I have not looked at the source code much yet though or tried it.
I have been playing with Tiny Scheme alot lately :-)

The only drawback to scheme is that it is very hard to read, I think it is even harder to read then Perl scripts. It is actually a super simple language though at the foundation.
quote:
Original post by PeterTarkus
Squirrel looked rather interesting, lot of cool ideas put into it.
I have not looked at the source code much yet though or tried it.
I have been playing with Tiny Scheme alot lately :-)

The only drawback to scheme is that it is very hard to read, I think it is even harder to read then Perl scripts. It is actually a super simple language though at the foundation.
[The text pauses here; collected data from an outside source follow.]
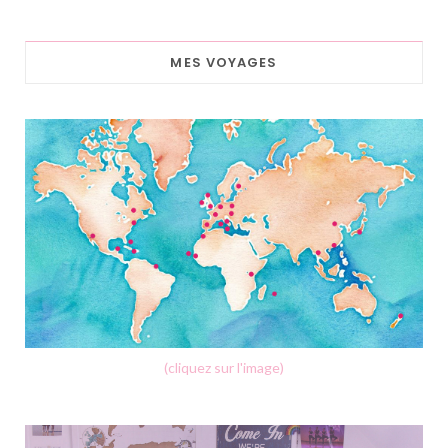
MES VOYAGES
(cliquez sur l'image)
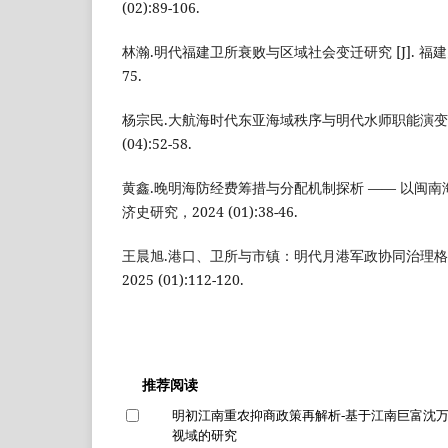
(02):89-106.
林瀚.明代福建卫所衰败与区域社会变迁研究 [J]. 福建史学集
75.
杨宗民.大航海时代东亚海域秩序与明代水师职能演变 [J
(04):52-58.
黄鑫.晚明海防经费筹措与分配机制探析 —— 以闽南海防
济史研究，2024 (01):38-46.
王晨旭.港口、卫所与市镇：明代月港军政协同治理格局探
2025 (01):112-120.
推荐阅读
明初江南重农抑商政策再解析-基于江南巨富沈
视域的研究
Scheme/Lisp hard to read? Yes and no. It's much like any language, I remember learning BASIC years ago. Looked like greek to me then, then C; "what's all those '*' and '{' for?", and Lisp; "woah, so many brackets!", Perl looked familiar and yet everyone had there own way of writing it, and Python; "huh, were are all the brackets!?".

In the end, so long as it's not completely brain dead (Cobol?), and persist, you grok it. Most people though are used to Algol styled languages, so functional ones (try OCaml, Haskell) freak people out more!

I think it might be wise to not freak people out in the case of this new proposed scripting language, unless of course that's the point of it?

Me, I like Scheme/Lisp just as much as C/C++/Java. However I seem to write much more of the latter than the former. Perhaps
what we need is a little crash course...

[Lisp: Crash Course]

Write numbers as numbers, strings surrounded by double quotes, symbols as just names, lists as '(' then zero or more things seperated by spaces then ')'. To evaluate something, numbers and strings are themselves, and symbols are their current value, but lists of the form (function arg1 arg2 ... argN) mean evaluate arg1 through argN in turn, then pass them to function, which gives you the result. Exceptions; if something is preceed by a quote, then you don't evaluate it. If the function is "special" then you don't evaluate any of it's arguments. You now need to understand all the provided functions, and if they are "special" or not.

---

So given that you could start reading Lisp. Here's something familiar in nature, but not syntax (clue: defun is short for define function, the second argument is the name of the function, thirdly is a list of symbols standing for the arguments, and the rest is how to evaluate that function);

(defun factorial (n)  (if (== n 1)      1    (* n (factorial (1- n))))) 


Notice anything? No types... it's dynamic! It's also using recursion. Scary stuff if you've not seen that sort of thing before. Fortunately Lisp has always had side effects, so you can use iteration and do I/O. Some even let you specify types and have OO! It's also pretty easy to write an interpreter for, I have one somewhere which I wrote in under a day, sub 1000 lines that does pretty much everything you need for a scripting language. Of course nobody in their right mind would use it as a scripting language right?

Anyways, I need to stop this and some more code in Emacs, finish some textures I was working on in Gimp. Perhaps I'll just complete that last level on Jak and Daxter... :-)


--
Harvey Thompson (aka Viper)
Software Engineer/Games Researcher, UK.